As Groundspeak puts it, "Cache In Trash Out is an ongoing environmental initiative supported by the worldwide geocaching community. Since 2002, geocachers around the world have been dedicated to improving parks and other cache-friendly places. Through these volunteer efforts, we help preserve the natural beauty of our outdoor resources!"
This event is closely tied with Earth Day, which is held on the 22nd April each year.
Anyone who logs an "Attended" at a Cache In Trash Out (CITO) event during this weekend earns an official 2015 virtual souvenir badge for their Geocaching.com profile.

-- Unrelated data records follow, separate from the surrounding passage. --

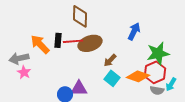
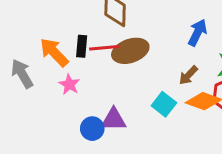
gray arrow: (19, 58) -> (22, 74), turned 72
brown arrow: (110, 60) -> (188, 75), moved
pink star: (24, 72) -> (69, 84), moved

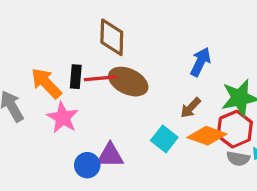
brown ellipse: (130, 51) -> (128, 82), turned 44
pink star: (69, 84) -> (63, 118), size x1.4

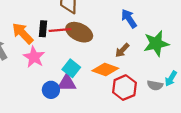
blue arrow: (200, 62) -> (129, 19), turned -60
red hexagon: (235, 129) -> (124, 88), moved
orange diamond: (207, 136) -> (105, 69), moved
cyan square: (164, 139) -> (71, 68), moved

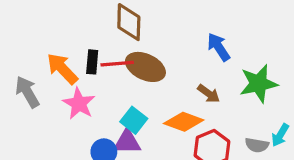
brown arrow: (122, 50) -> (209, 94), turned -98

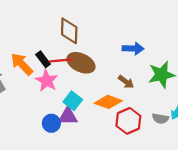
blue arrow: (219, 47) -> (133, 49), turned 126
black rectangle: (92, 62) -> (43, 59), turned -42
pink star: (79, 104) -> (47, 81), moved

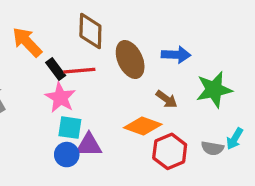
brown ellipse: (81, 63) -> (130, 59), moved, turned 40
orange arrow: (22, 64) -> (27, 42), moved
cyan square: (73, 101) -> (70, 128), moved, turned -30

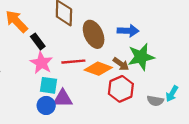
red line: (79, 71) -> (73, 62), moved
green star: (214, 90) -> (141, 57), moved
orange diamond: (143, 126) -> (98, 69), moved
red hexagon: (170, 151) -> (121, 89), moved

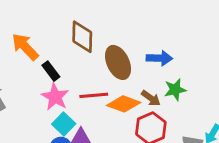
green star: (141, 57) -> (175, 90), size x0.7
cyan square: (48, 85) -> (64, 124), turned 36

Don't pack away your kayak for winter just yet!
Join us at this CITO event to clean a central part of Geelong's Barwon River. While the Geelong Council does a great job keeping the Barwon surroundings clean, and the recent Clean Up Australia Day initiative covered the Barwon banks too, the river itself has remained overlooked. So perhaps geocachers with "T5 equipment" can make a difference here. We're concentrating on the waterways, not the banks, so you WILL need use of a kayak, canoe or other watercraft.
Sunday 26th April, from 12h00 to 13h00.
The Barwon river, roughly between the Moorabool Street bridge and Landy Field.
Park and meet at the picnic area at the Barwon southbank boat ramp, opposite the rowing club sheds.
(Easiest access to the parking area is from Barrabool Road 500m to the west.)
We'll be launching kayaks from there and cleaning a 500 metre stretch of the river.
Everyone welcome - cachers or non-cachers. There will be at least a couple of spare kayaks. If you have an additional kayak available, please bring it along.
A short clean-up event by kayak.
For some socializing afterwards there are many covered picnic tables at the parking location but unfortunately no BBQs in the immediate vicinity.
Kayaks in the water!
This is a T5 event - remember your PFD. Please bring a trash bag. Gloves and a litter picking claw may also come in handy to reach litter in reeds.
No skip has been arranged as large volumes are not anticipated (there's only so much you can carry in a kayak).